- The task
All records that follow are to be output exactly.
Input records START
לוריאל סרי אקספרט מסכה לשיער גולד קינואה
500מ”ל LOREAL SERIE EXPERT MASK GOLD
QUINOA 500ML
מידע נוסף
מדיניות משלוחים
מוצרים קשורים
Input records END
- Task result
לוריאל סרי אקספרט מסכה לשיער גולד קינואה
500מ”ל LOREAL SERIE EXPERT MASK GOLD
QUINOA 500ML
מידע נוסף
מדיניות משלוחים
מוצרים קשורים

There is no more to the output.